Otto’s cause of death was found to be heatstroke/ heat exhaustion.

Otto was known to spin in his kennel and according to the report this behavior may have also contributed to Otto becoming overheated.

The officer is pending disciplinary review.

Trevino states the case was investigated thoroughly by the Office of Professional Standards and presented to the Webb County District Attorney’s Office.

“The dog was placed in the kennel for a period of upwards of five hours in the afternoon of July 18th, when the handler returned home, he found it deceased in the kennel,” Trevino said.

The case will be handled in the next few days.

Councilmember Gutierrez asked Chief Trevino about the manufacturer of the kennel and how it was set up.

“I’ve heard that certain times of the day the dog was not protected by the elements, the heat,” Gutierrez said.

“That’s part of the investigation. It revealed that when the kennel was set up, it had shade from only the wall, the side. But during this month, months later, it was set up in April. So, by July, the position of the sun shifted. The handler was not aware that at a certain time, there was no shelter from the sun,” Chief Trevino said.

Pending the investigation from the board, Chief Trevino said he will be reviewing the next steps to take.

District 3 councilmember Mercurio Martinez III, addressed some concerns regarding the cases.

“I have dogs too and I think I’m responsible for these dogs. They become part of the family. When it’s going to be 100 degrees, I make sure that they are comfortable. They are inside the house, air-conditioned, I don’t let them out there when it’s very, very hot. If you got a K-9 handler out there and their partner is dying because of heat exhaustion there’s a part of negligence on that handler,” Martinez said.

Martinez proposed to make a motion that if a K-9 handler loses a partner, that they are not allowed to get another K-9.

District 4, Albert Torres, said this could create an issue regarding bargaining violations.

District 7, Vanessa Perez, addressed the current ordinance regarding the shelter of animals according to extreme weather conditions.

“I’ll consult with legal and management, as far as policies we have in place, to make it more mandatory to make the dogs come inside the residence. We can handle it within policies, I’ll certainly look at that to do that for cold and for heat,” Trevino said.

Torres proposed to establish an ordinance that would require any animal that is the property of the city of Laredo, that if the animal passes away, to have the following: autopsy ordered, and case forwarded to all law enforcement agencies for possible prosecution.

District 6 council member Dr.

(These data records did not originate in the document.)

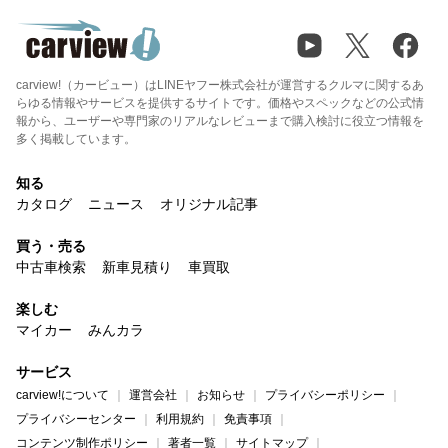
carview!（カービュー）はLINEヤフー株式会社が運営するクルマに関するあ
らゆる情報やサービスを提供するサイトです。価格やスペックなどの公式情
報から、ユーザーや専門家のリアルなレビューまで購入検討に役立つ情報を
多く掲載しています。
知る
カタログ
ニュース
オリジナル記事
買う・売る
中古車検索
新車見積り
車買取
楽しむ
マイカー
みんカラ
サービス
carview!について
運営会社
お知らせ
プライバシーポリシー
プライバシーセンター
利用規約
免責事項
コンテンツ制作ポリシー
著者一覧
サイトマップ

Marte Martinez asked if they could rectify the amendment in which K-9 officers are shielded.

Another item proposed was to have a ceremony to mourn the death of K-9 officers.

Jeffery Miller, Laredo International Airport director, addressed council and said they are required to have an animal relief area.

District 2 Vidal Rodriguez asked why a policy was not in place for the K-9 officer to be inside the handlers.

Assistant city manager, Kristina Hale, said this was discouraged because it would promote the K-9 was not working outside.